The purpose of Xmera, or BSK for short, is to provide an open-source, modular spacecraft simulation environment that supports a wide range of numerical simulations. The atomic spacecraft behaviors and components are encapsulated into modules, which use a message-passing interface to interact with each other.
In essence, think of BSK as providing spacecraft LEGO blocks that users assemble into the desired spacecraft behavior. The benefits of this approach include:
Reuse of spacecraft simulation code, avoiding the need to re-create common features.
Encapsulation of complex components into self-contained modules, so users only need to understand how to use the module, not its internal math.
The ability to swap out individual components without affecting the rest of the simulation.
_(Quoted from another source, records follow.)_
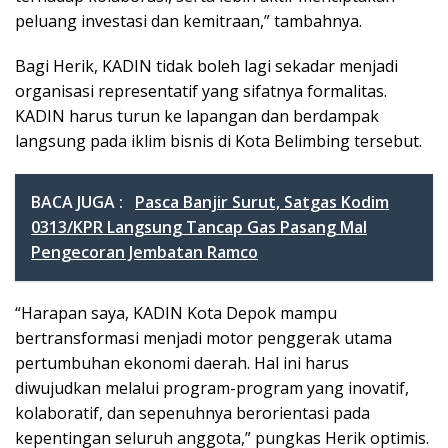
peluang investasi dan kemitraan,” tambahnya.
Bagi Herik, KADIN tidak boleh lagi sekadar menjadi
organisasi representatif yang sifatnya formalitas.
KADIN harus turun ke lapangan dan berdampak
langsung pada iklim bisnis di Kota Belimbing tersebut.
BACA JUGA :
Pasca Banjir Surut, Satgas Kodim
0313/KPR Langsung Tancap Gas Pasang Mal
Pengecoran Jembatan Ramco
“Harapan saya, KADIN Kota Depok mampu
bertransformasi menjadi motor penggerak utama
pertumbuhan ekonomi daerah. Hal ini harus
diwujudkan melalui program-program yang inovatif,
kolaboratif, dan sepenuhnya berorientasi pada
kepentingan seluruh anggota,” pungkas Herik optimis.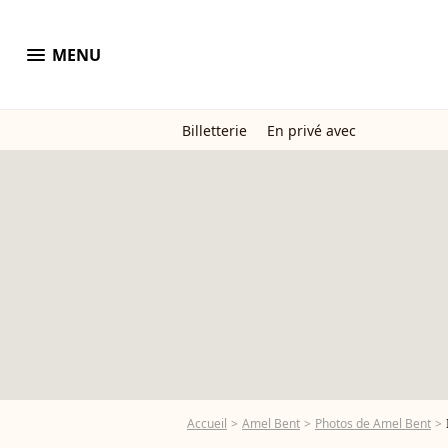
menu
MENU
Billetterie
En privé avec
Accueil
Amel Bent
Photos de Amel Bent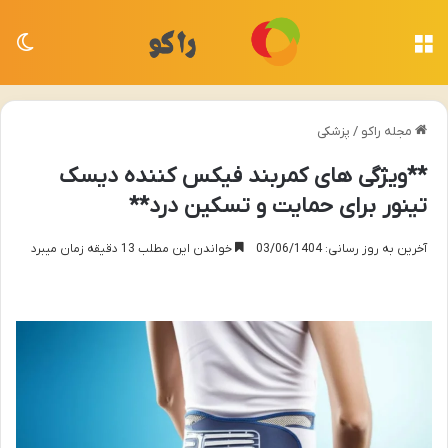
منو
تغی
مجله راکو
/
پزشکی
**ویژگی های کمربند فیکس کننده دیسک
تینور برای حمایت و تسکین درد**
آخرین به روز رسانی: 03/06/1404
خواندن این مطلب 13 دقیقه زمان میبرد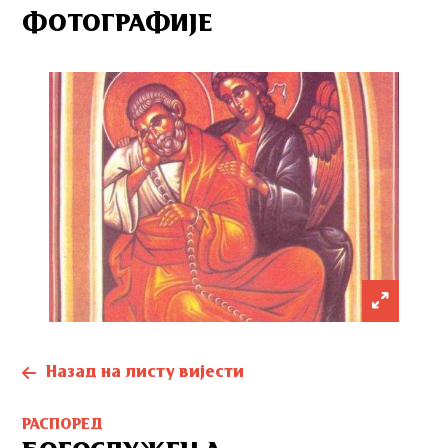
ФОТОГРАФИЈЕ
Назад на листу вијести
РАСПОРЕД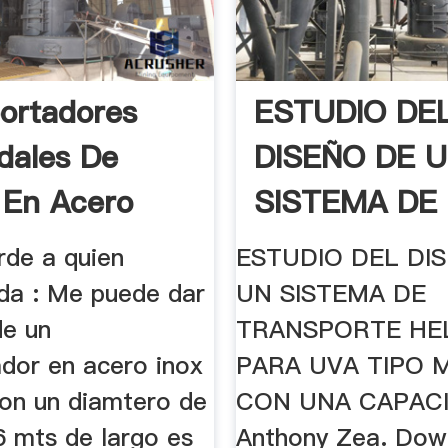
ortadores
ESTUDIO DE
idales De
DISEÑO DE 
 En Acero
SISTEMA DE
ble ...
TRANSPORT
rde a quien
ESTUDIO DEL DI
HELICOIDAL 
da : Me puede dar
UN SISTEMA DE
de un
TRANSPORTE HE
ador en acero inox
PARA UVA TIPO 
con un diamtero de
CON UNA CAPACI
6 mts de largo es
Anthony Zea. Dow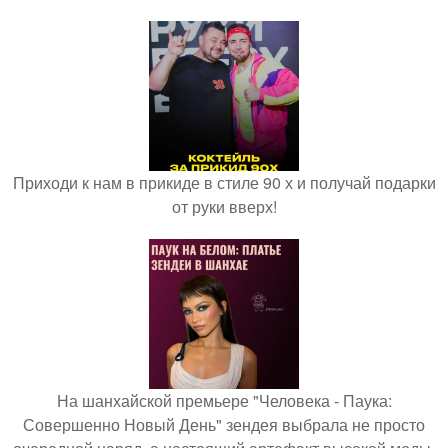
Приходи к нам в прикиде в стиле 90 х и получай подарки
от руки вверх!
На шанхайской премьере "Человека - Паука:
Совершенно Новый День" зендея выбрала не просто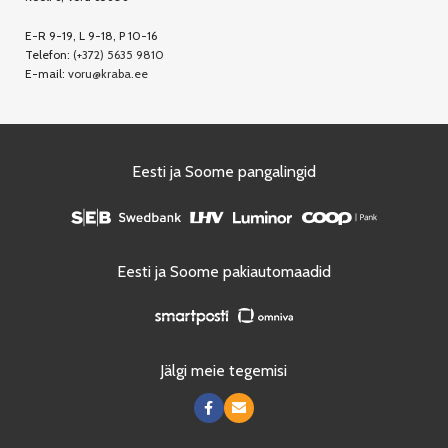
E-R 9-19, L 9-18, P 10-16
Telefon:
(+372) 5635 9810
E-mail:
voru@kraba.ee
Eesti ja Soome pangalingid
Eesti ja Soome pakiautomaadid
Jälgi meie tegemisi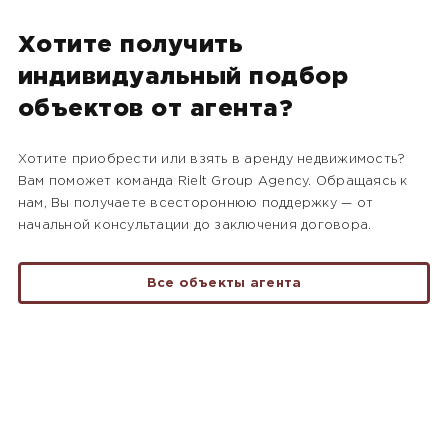
Хотите получить
индивидуальный подбор
объектов от агента?
Хотите приобрести или взять в аренду недвижимость?
Вам поможет команда Rielt Group Agency. Обращаясь к
нам, Вы получаете всестороннюю поддержку — от
начальной консультации до заключения договора.
Все объекты агента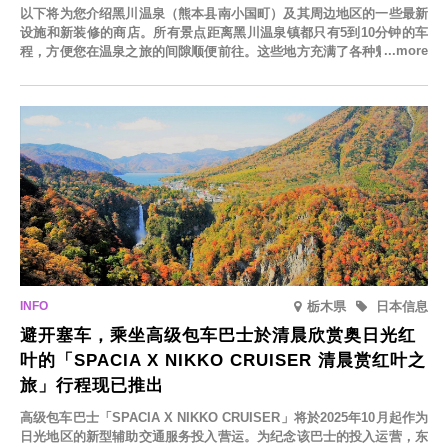
以下将为您介绍黑川温泉（熊本县南小国町）及其周边地区的一些最新
设施和新装修的商店。所有景点距离黑川温泉镇都只有5到10分钟的车
程，方便您在温泉之旅的间隙顺便前往。这些地方充满了各种魅力，包
括由老字号旅馆新开的店、掩映在葱郁乡村中的咖啡馆，以及使用当地
食材的餐厅。让您体验黑川温泉的全新乐趣。
栃木県
日本信息
避开塞车，乘坐高级包车巴士於清晨欣赏奥日光红
叶的「SPACIA X NIKKO CRUISER 清晨赏红叶之
旅」行程现已推出
高级包车巴士「SPACIA X NIKKO CRUISER」将於2025年10月起作为
日光地区的新型辅助交通服务投入营运。为纪念该巴士的投入运营，东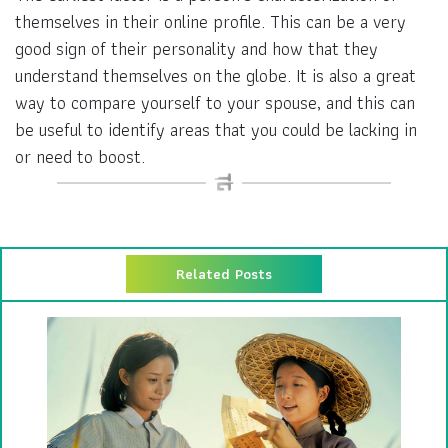
themselves in their online profile. This can be a very
good sign of their personality and how that they
understand themselves on the globe. It is also a great
way to compare yourself to your spouse, and this can
be useful to identify areas that you could be lacking in
or need to boost.
Related Posts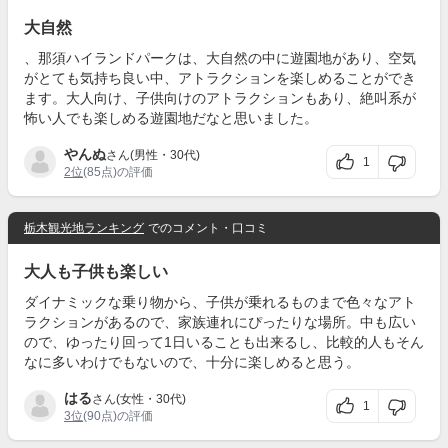
大自然
、那須ハイランドパークは、大自然の中に遊園地があり、空気
がとても気持ち良い中、アトラクションを楽しめることができ
ます。大人向け、子供向けのアトラクションもあり、絶叫系が
怖い人でも楽しめる遊園地だなと思いました。
やんぬ
さん(男性・30代)
1
2位
(85点)の評価
栃木観光地ランキング
でのコメント・口コミ
大人も子供も楽しい
ダイナミックな乗り物から、子供が乗れるものまで色々なアト
ラクションがあるので、家族連れにぴったりな場所。中も広い
ので、ゆったり回って1日いることも出来るし、比較的人もそん
なに多いわけでもないので、十分に楽しめると思う。
はる
さん(女性・30代)
1
3位
(90点)の評価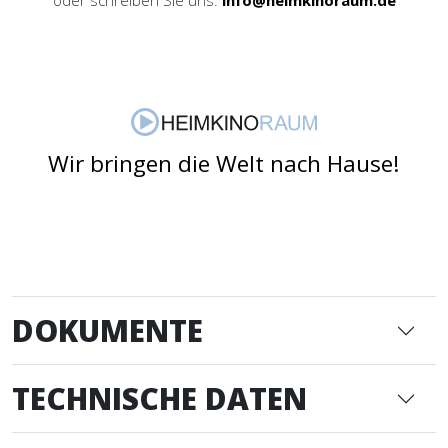
oder schreiben Sie uns:
info@heimkinoraum.de
Wir bringen die Welt nach Hause!
DOKUMENTE
TECHNISCHE DATEN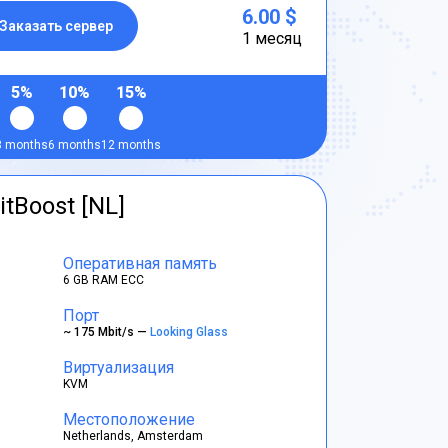
6.00 $
Заказать сервер
1 месяц
5%
10%
15%
3 months
6 months
12 months
itBoost [NL]
Оперативная память
6 GB RAM ECC
Порт
~ 175 Mbit/s —
Looking Glass
Виртуализация
KVM
Местоположение
Netherlands, Amsterdam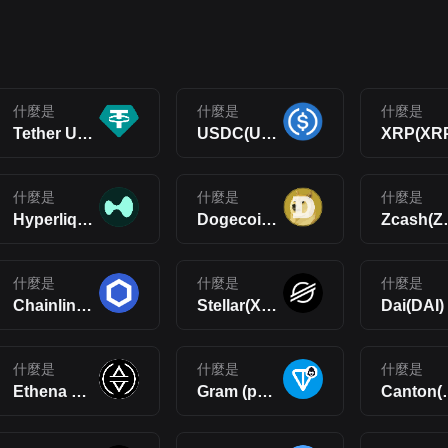
什麼是
什麼是
什麼是
Tether USDt(USDT)
USDC(USDC)
XRP(XR
什麼是
什麼是
什麼是
Hyperliquid(HYPE)
Dogecoin(DOGE)
Zca
什麼是
什麼是
什麼是
Chainlink(LINK)
Stellar(XLM)
Dai(DAI)
什麼是
什麼是
什麼是
Ethena USDe(USDe)
Gram (prev. Toncoin)(GRAM)
Can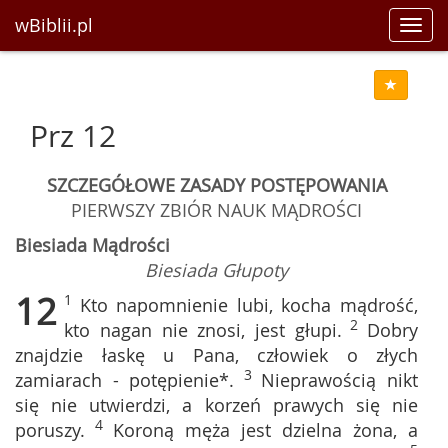
wBiblii.pl
Toggl
navig
Prz 12
SZCZEGÓŁOWE ZASADY POSTĘPOWANIA
PIERWSZY ZBIÓR NAUK MĄDROŚCI
Biesiada Mądrości
Biesiada Głupoty
12
1
Kto napomnienie lubi, kocha mądrość,
2
kto nagan nie znosi, jest głupi.
Dobry
znajdzie łaskę u Pana, człowiek o złych
3
zamiarach - potępienie*.
Nieprawością nikt
się nie utwierdzi, a korzeń prawych się nie
4
poruszy.
Koroną męża jest dzielna żona, a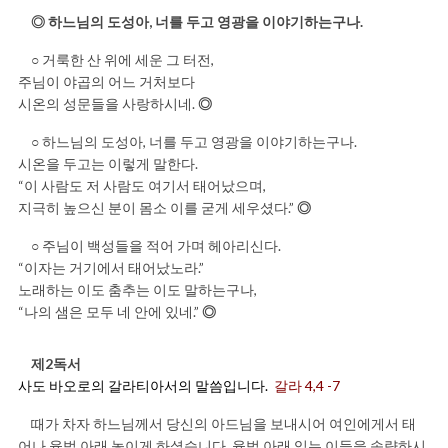
◎ 하느님의 도성아, 너를 두고 영광을 이야기하는구나.
○ 거룩한 산 위에 세운 그 터전,
주님이 야곱의 어느 거처보다
시온의 성문들을 사랑하시네.
◎
○ 하느님의 도성아, 너를 두고 영광을 이야기하는구나.
시온을 두고는 이렇게 말한다.
“이 사람도 저 사람도 여기서 태어났으며,
지극히 높으신 분이 몸소 이를 굳게 세우셨다.”
◎
○ 주님이 백성들을 적어 가며 헤아리신다.
“이자는 거기에서 태어났노라.”
노래하는 이도 춤추는 이도 말하는구나,
“나의 샘은 모두 네 안에 있네.”
◎
제2독서
사도 바오로의 갈라티아서의 말씀입니다.
갈라 4,4 -7
때가 차자 하느님께서 당신의 아드님을 보내시어 여인에게서 태
어나 율법 아래 놓이게 하셨습니다. 율법 아래 있는 이들을 속량하시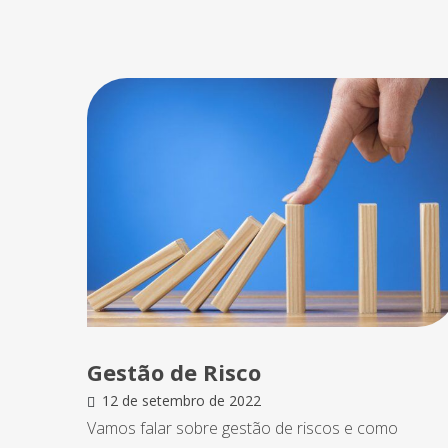
Gestão de Risco
12 de setembro de 2022
Vamos falar sobre gestão de riscos e como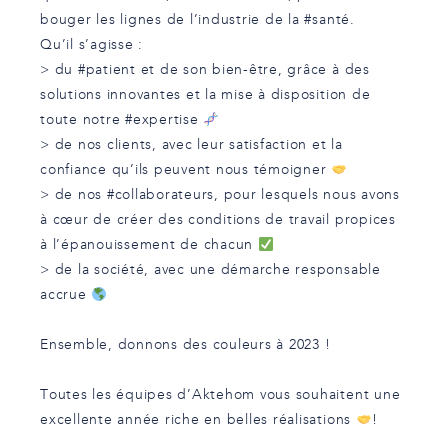
bouger les lignes de l’industrie de la
#santé
.
Qu’il s’agisse :
> du
#patient
et de son bien-être, grâce à des
solutions innovantes et la mise à disposition de
toute notre
#expertise
> de nos clients, avec leur satisfaction et la
confiance qu’ils peuvent nous témoigner
> de nos
#collaborateurs
, pour lesquels nous avons
à cœur de créer des conditions de travail propices
à l’épanouissement de chacun
> de la société, avec une démarche responsable
accrue
Ensemble, donnons des couleurs à 2023 !
Toutes les équipes d’Aktehom vous souhaitent une
excellente année riche en belles réalisations
!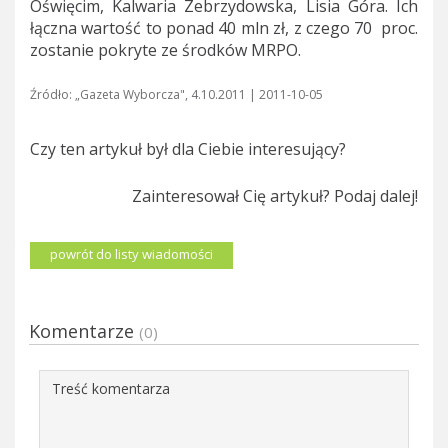
Oświęcim, Kalwaria Zebrzydowska, Lisia Góra. Ich
łączna wartość to ponad 40 mln zł, z czego 70 proc.
zostanie pokryte ze środków MRPO.
Źródło: „Gazeta Wyborcza", 4.10.2011 | 2011-10-05
Czy ten artykuł był dla Ciebie interesujący?
Zainteresował Cię artykuł? Podaj dalej!
powrót do listy wiadomości
Komentarze
(0)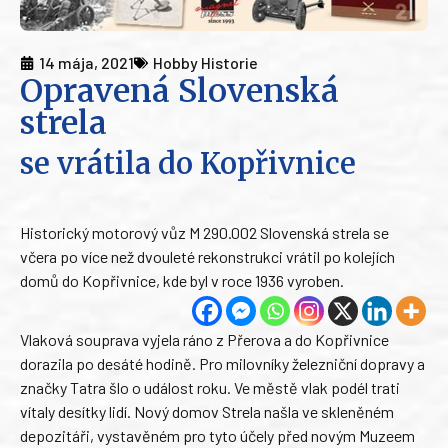
14 mája, 2021
Hobby Historie
Opravená Slovenská
strela
se vrátila do Kopřivnice
Historický motorový vůz M 290.002 Slovenská strela se
včera po více než dvouleté rekonstrukci vrátil po kolejích
domů do Kopřivnice, kde byl v roce 1936 vyroben.
Vlaková souprava vyjela ráno z Přerova a do Kopřivnice
dorazila po desáté hodině. Pro milovníky železniční dopravy a
značky Tatra šlo o událost roku. Ve městě vlak podél trati
vítaly desítky lidí. Nový domov Strela našla ve skleněném
depozitáři, vystavěném pro tyto účely před novým Muzeem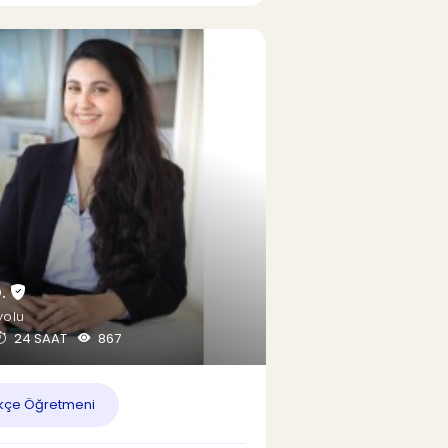
Ö.
yolu
24 SAAT
867
kçe Öğretmeni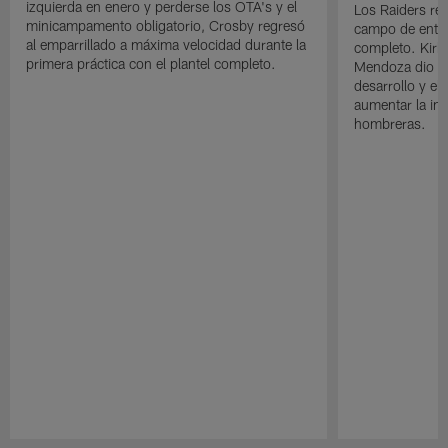
izquierda en enero y perderse los OTA's y el
Los Raiders rea
minicampamento obligatorio, Crosby regresó
campo de entre
al emparrillado a máxima velocidad durante la
completo. Kirk 
primera práctica con el plantel completo.
Mendoza dio un
desarrollo y el
aumentar la in
hombreras.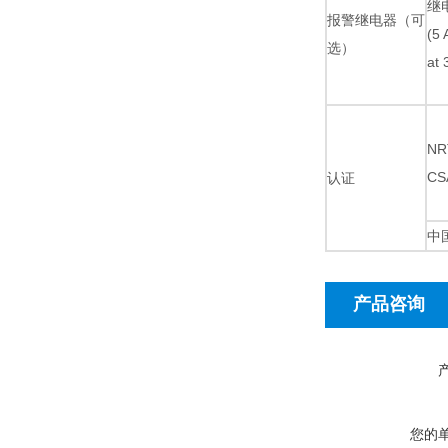
继
报警继电器（可
(5
选）
at
NRT
CS
认证
中国
产品咨询
您的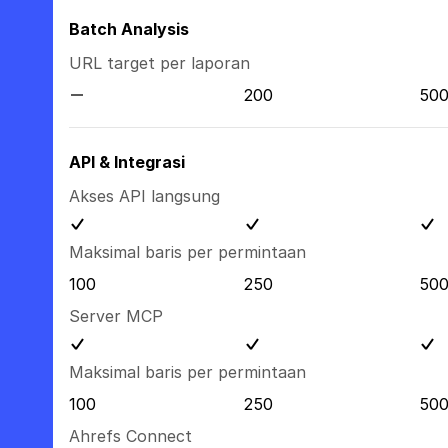
Batch Analysis
URL target per laporan
200
50
API & Integrasi
Akses API langsung
Maksimal baris per permintaan
100
250
50
Server MCP
Maksimal baris per permintaan
100
250
50
Ahrefs Connect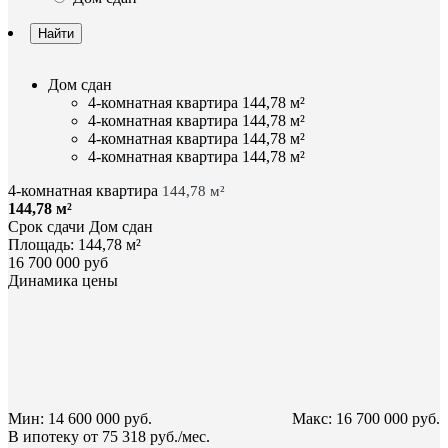
Найти
Дом сдан
4-комнатная квартира 144,78 м²
4-комнатная квартира 144,78 м²
4-комнатная квартира 144,78 м²
4-комнатная квартира 144,78 м²
4-комнатная квартира
144,78 м²
144,78 м²
Срок сдачи
Дом сдан
Площадь:
144,78 м²
16 700 000 руб
Динамика цены
Мин: 14 600 000 руб.
Макс: 16 700 000 руб.
В ипотеку от
75 318 руб./мес.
No need for users to auto-generate or manually validate simulation code—modules are pre-developed and tested.
From Modules to Spacecraft#
BSK modules have input and output message connections that are key to assembling components into a functioning spacecraft simulation. These messages provide a structured method for sharing information across the simulation.
A module may have one or more input message connections. Some input messages are optional and modify the module’s behavior when connected. For example, a feedback control module may use a standard control approach when no reaction wheel message is connected, but will incorporate the reaction wheel data if such a message is available.
The content of a message is stored in an output message object. These message objects are typically embedded within a BSK module but can also exist independently. Connecting output messages to input messages links modules together, creating complex spacecraft behavior from modular, reusable components.
Module Behavior Testing#
How do we know that the BSK modules are working as intended?
Each BSK module includes a _UnitTest folder containing Python scripts that test the module’s functionality.
This ensures that the module behaves as expected in isolation.
Additionally, the src/examples directory contains integrated simulation scripts that assemble modules into
sample spacecraft simulations. These are also tested to verify that the integrated simulation functions properly.
In summary:
Unit tests confirm that individual modules are working correctly.
Integrated tests verify that module connections and interactions behave as intended.
Thanks to this robust testing framework, Xmera can be developed and extended with confidence that existing functionality remains intact.